George Saunders, Lincoln In The Bardo
I read this book on holiday in Belgium last year. Having forgotten to pack a novel I scoured almost every book in the Waterstones at St. Pancras station before settling on this Booker prize winning novel by George Saunders.
Lincoln in the Bardo fictionalises a period in Abraham Lincoln’s life immediately after the death of his son Willie. The story alternates between factual accounts of what happened at the time and the observations of ghosts in the graveyard where young Willie is buried. Lincoln visits the grave several times over the course of an evening, something that causes costernation and intrigue among the ghosts.

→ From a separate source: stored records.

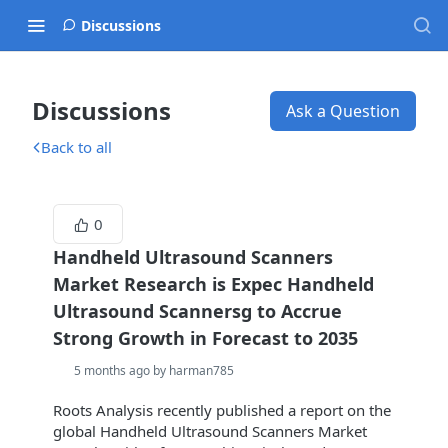
Discussions
Discussions
Ask a Question
Back to all
0
Handheld Ultrasound Scanners
Market Research is Expec Handheld
Ultrasound Scannersg to Accrue
Strong Growth in Forecast to 2035
5 months ago by harman785
Roots Analysis recently published a report on the
global Handheld Ultrasound Scanners Market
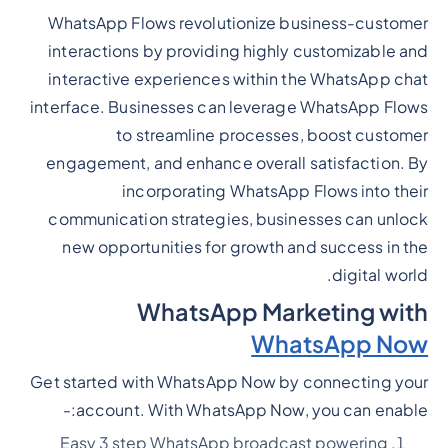
WhatsApp Flows revolutionize business-customer
interactions by providing highly customizable and
interactive experiences within the WhatsApp chat
interface. Businesses can leverage WhatsApp Flows
to streamline processes, boost customer
engagement, and enhance overall satisfaction. By
incorporating WhatsApp Flows into their
communication strategies, businesses can unlock
new opportunities for growth and success in the
digital world.
WhatsApp Marketing with
WhatsApp Now
Get started with WhatsApp Now by connecting your
account. With WhatsApp Now, you can enable:-
Easy 3 step WhatsApp broadcast powering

The bardo of the title is the Buddhist concept of limbo. Souls that were over-attached to their previous lives are unable to move on to the next. These characters are both grotesque and hilarious. The two principal ghosts are Hans Volman and Roger Bevins III. The former died in a horrible accident before consumating his marriage to the love of his life. Mr Bevins took his own life, unable to cope with the scorn of his homosexuality, but realised during the act of taking his life that he wanted to live.

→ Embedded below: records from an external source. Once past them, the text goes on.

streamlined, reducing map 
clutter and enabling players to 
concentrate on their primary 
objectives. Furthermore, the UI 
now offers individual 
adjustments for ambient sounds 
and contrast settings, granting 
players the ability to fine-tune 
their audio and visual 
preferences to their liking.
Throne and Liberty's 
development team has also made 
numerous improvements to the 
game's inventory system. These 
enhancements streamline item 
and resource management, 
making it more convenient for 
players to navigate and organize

These stories and many others are told alongside the tragic tale of Willie Lincoln and the grief of his father. They are by turns tragic, comic and life-affirming. They are told in sections that almost read like the script of a play, the testimonies of ghosts.

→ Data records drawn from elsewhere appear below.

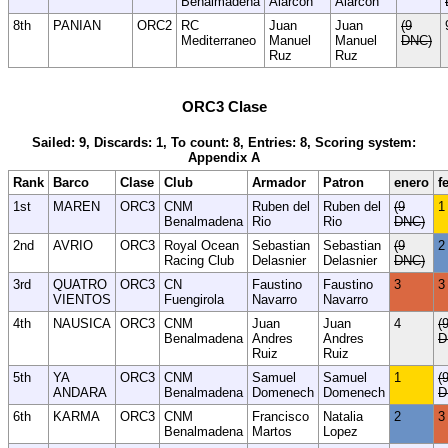
Benalmadena
Alarcon
Alarcon
8th
PANIAN
ORC2
RC
Juan
Juan
(9
Mediterraneo
Manuel
Manuel
DNC)
Ruz
Ruz
ORC3 Clase
Sailed: 9, Discards: 1, To count: 8, Entries: 8, Scoring system:
Appendix A
Rank
Barco
Clase
Club
Armador
Patron
enero
f
1st
MAREN
ORC3
CNM
Ruben del
Ruben del
(9
1
Benalmadena
Rio
Rio
DNC)
2nd
AVRIO
ORC3
Royal Ocean
Sebastian
Sebastian
(9
2
Racing Club
Delasnier
Delasnier
DNC)
3rd
QUATRO
ORC3
CN
Faustino
Faustino
3
3
VIENTOS
Fuengirola
Navarro
Navarro
4th
NAUSICA
ORC3
CNM
Juan
Juan
4
(
Benalmadena
Andres
Andres
D
Ruiz
Ruiz
5th
YA
ORC3
CNM
Samuel
Samuel
1
(
ANDARA
Benalmadena
Domenech
Domenech
D
6th
KARMA
ORC3
CNM
Francisco
Natalia
2
3
Benalmadena
Martos
Lopez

These testimonies, together with the historical excerpts, form a somewhat experimental novel. One might be forgiven for wondering whether it truly is a novel at all. But often the best novels are those that really mutate the form of what a novel should be. It’s why novels are called novels, they’re meant to be about creating new forms of human experience.
I read this in several days - it would have been just one day had I been at home. Alone for the day in Bruges (of all places!) I spent most of an afternoon in a café reading this because it was so good. Leafing through it to remind myself for this post lead me to reading the whole thing again. It’s like a friend now, something completely different from anything in my collection. Do yourself a favour and read it.